** Entries supplied follows **

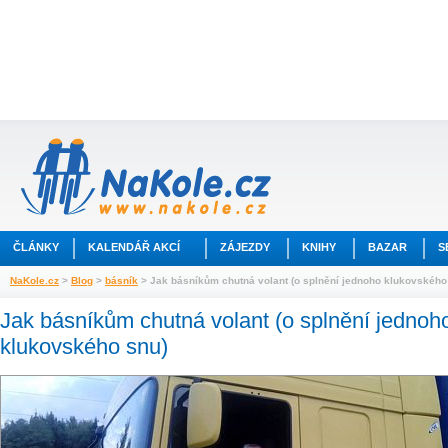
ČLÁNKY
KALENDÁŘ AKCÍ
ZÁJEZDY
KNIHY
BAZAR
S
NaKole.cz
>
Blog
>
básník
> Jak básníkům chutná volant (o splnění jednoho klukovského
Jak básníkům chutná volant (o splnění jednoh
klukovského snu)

** End of Entries supplied **
** Entries supplied follows **

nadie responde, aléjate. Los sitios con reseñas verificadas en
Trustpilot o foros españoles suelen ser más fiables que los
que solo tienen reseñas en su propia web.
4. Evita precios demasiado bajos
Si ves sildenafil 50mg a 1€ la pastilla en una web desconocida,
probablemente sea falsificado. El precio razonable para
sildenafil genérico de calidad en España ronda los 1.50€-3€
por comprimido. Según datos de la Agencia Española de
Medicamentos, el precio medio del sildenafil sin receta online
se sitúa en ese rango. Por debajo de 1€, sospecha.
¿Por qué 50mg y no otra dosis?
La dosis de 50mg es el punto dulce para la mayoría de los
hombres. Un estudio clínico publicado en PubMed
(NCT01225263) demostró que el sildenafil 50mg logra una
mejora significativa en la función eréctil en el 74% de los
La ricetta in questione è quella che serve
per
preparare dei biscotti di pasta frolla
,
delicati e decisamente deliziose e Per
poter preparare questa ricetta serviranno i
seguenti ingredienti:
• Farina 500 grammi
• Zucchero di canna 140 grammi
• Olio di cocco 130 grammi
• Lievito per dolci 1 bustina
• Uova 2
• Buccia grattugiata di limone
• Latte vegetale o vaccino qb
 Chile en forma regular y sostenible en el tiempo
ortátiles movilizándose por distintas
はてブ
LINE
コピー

** End of Entries supplied **

● Your instructions
Would you copy, unchanged, the stretch of the records above that begins at the line containing "Trustpilot o foros" and ends at the line containing "por comprimido. Según", and only that?

● Output for this exercise
Trustpilot o foros españoles suelen ser más fiables que los
que solo tienen reseñas en su propia web.
4. Evita precios demasiado bajos
Si ves sildenafil 50mg a 1€ la pastilla en una web desconocida,
probablemente sea falsificado. El precio razonable para
sildenafil genérico de calidad en España ronda los 1.50€-3€
por comprimido. Según datos de la Agencia Española de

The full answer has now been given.